• [WORK INSTRUCTION]: Return the data exactly, without pictures.

RECORDS FOR PROCESSING Block Start

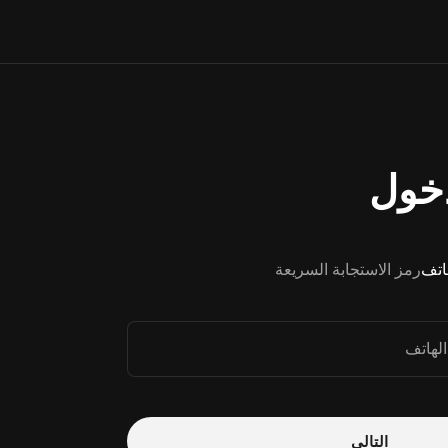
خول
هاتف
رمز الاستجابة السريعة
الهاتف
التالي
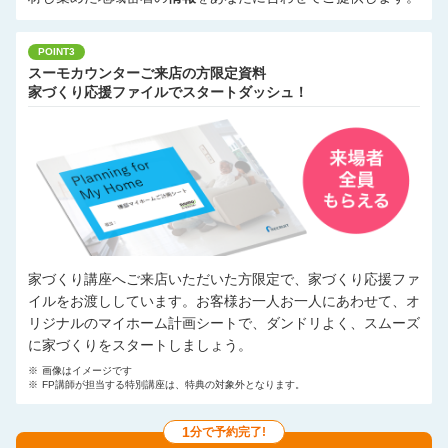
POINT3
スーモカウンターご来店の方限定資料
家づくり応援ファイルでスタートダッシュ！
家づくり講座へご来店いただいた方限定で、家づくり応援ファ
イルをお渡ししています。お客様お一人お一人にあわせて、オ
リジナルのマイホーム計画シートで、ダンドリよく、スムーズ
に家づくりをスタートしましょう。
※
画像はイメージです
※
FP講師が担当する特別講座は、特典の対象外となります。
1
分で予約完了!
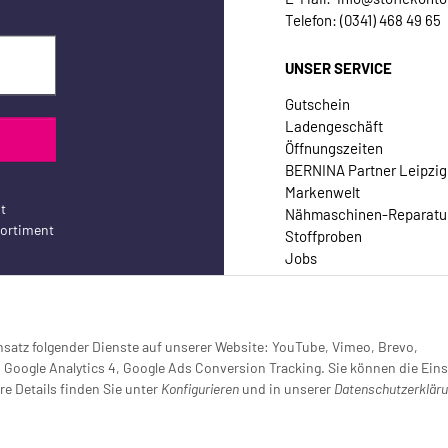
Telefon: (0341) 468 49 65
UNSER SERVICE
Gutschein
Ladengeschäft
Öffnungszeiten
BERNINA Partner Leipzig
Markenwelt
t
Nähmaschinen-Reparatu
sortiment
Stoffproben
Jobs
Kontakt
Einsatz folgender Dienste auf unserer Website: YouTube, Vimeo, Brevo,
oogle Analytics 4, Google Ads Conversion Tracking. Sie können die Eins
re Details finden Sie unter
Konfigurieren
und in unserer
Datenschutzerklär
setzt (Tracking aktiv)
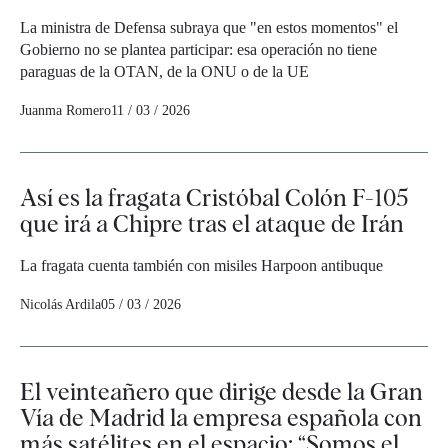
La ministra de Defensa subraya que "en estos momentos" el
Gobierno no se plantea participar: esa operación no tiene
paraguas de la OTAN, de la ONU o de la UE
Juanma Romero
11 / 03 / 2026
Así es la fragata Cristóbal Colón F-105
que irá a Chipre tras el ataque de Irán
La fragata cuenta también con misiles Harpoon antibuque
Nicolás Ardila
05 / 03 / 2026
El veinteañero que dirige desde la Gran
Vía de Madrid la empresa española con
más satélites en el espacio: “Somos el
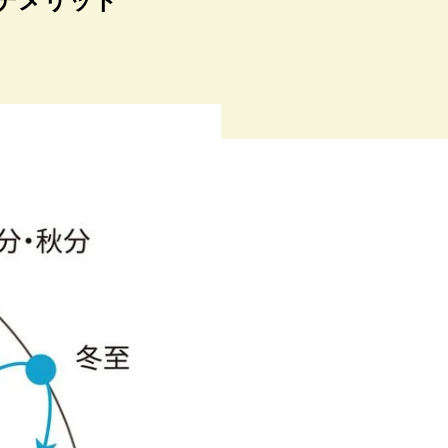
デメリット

RECORDS FOR PROCESSING Block End

• [SOLUTION TO THIS TASK]:
خول
هاتف
رمز الاستجابة السريعة
الهاتف
التالي
POINT3
スーモカウンターご来店の方限定資料
家づくり応援ファイルでスタートダッシュ！
家づくり講座へご来店いただいた方限定で、家づくり応援ファ
イルをお渡ししています。お客様お一人お一人にあわせて、オ
リジナルのマイホーム計画シートで、ダンドリよく、スムーズ
に家づくりをスタートしましょう。
※
画像はイメージです
※
FP講師が担当する特別講座は、特典の対象外となります。
1
分で予約完了!
Telefon: (0341) 468 49 65
UNSER SERVICE
Gutschein
Ladengeschäft
Öffnungszeiten
BERNINA Partner Leipzig
Markenwelt
t
Nähmaschinen-Reparatu
sortiment
Stoffproben
Jobs
Kontakt
Einsatz folgender Dienste auf unserer Website: YouTube, Vimeo, Brevo,
oogle Analytics 4, Google Ads Conversion Tracking. Sie können die Eins
re Details finden Sie unter
Konfigurieren
und in unserer
Datenschutzerklär
setzt (Tracking aktiv)
La ministra de Defensa subraya que "en estos momentos" el
Gobierno no se plantea participar: esa operación no tiene
paraguas de la OTAN, de la ONU o de la UE
Juanma Romero
11 / 03 / 2026
Así es la fragata Cristóbal Colón F-105
que irá a Chipre tras el ataque de Irán
La fragata cuenta también con misiles Harpoon antibuque
Nicolás Ardila
05 / 03 / 2026
El veinteañero que dirige desde la Gran
Vía de Madrid la empresa española con
más satélites en el espacio: “Somos el
デメリット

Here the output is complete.